I started living in San Diego in 2012 before buying a condo in Southern California wine country (Temecula/Murrieta) in Riverside County back in 2017 where we have lived since (I have also lived in Los Angeles County, Orange County, the Riverside County Desert, and Phoenix, Arizona). With so much movement inside California paired with my lifelong interest in sports, the teams I root for are mostly based in two locations, Los Angeles, and San Diego. During my childhood, San Diego had this monstrous AM radio station called XTRA 690 that broadcast out of Rosarita, Mexico (About 30 miles south of the Mexican border) XTRA aired sports talk radio and broadcast the local college teams, the San Diego Padres and the NFL Chargers. Growing up in Los Angeles allowed me to appreciate teams from three distinct areas, Los Angeles Orange County/Anaheim, and San Diego.

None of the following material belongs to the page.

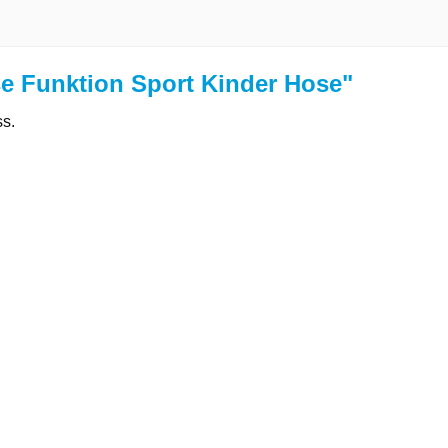
e Funktion Sport Kinder Hose"
ss.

To make this comparison legitimate, here are the cities that house professional sports franchises in California and the number of championships that their teams have won. I will also add my adopted city of Phoenix into this mix.
Los Angeles (8 Teams: Dodgers, Kings, Lakers, Clippers, Rams, Chargers, Galaxy, and LAFC). Lakers have 12, Dodgers have 6, Kings have 2, Rams have 2 (Also won another single title in both Cleveland and St. Louis), Galaxy have 5, and LAFC has 1. The Raiders also won 1 here during their short run in Los Angeles from 1982 to 1994. This gives the city a total of 29 sports championships.
San Francisco (3 Teams: 49ers, Giants, and Warriors). 49ers have 5, Warriors have 5, and Giants have 3. The California Golden Seals of the NHL played in San Francisco but folded. This city has 13 sports championships.
Oakland (1 Team which will be none in 2025: Athletics). Athletics have 4 and the Raiders who moved to Las Vegas in 2020 have 2. Oakland will finish with 6 sports championships.
Anaheim (2 Teams: Angels and Ducks). Both the Angels who have had a tortured history and Ducks each have 1. The Rams played in Anaheim from 1980 to 1994 and won no titles. The city of Anaheim has 2 championships.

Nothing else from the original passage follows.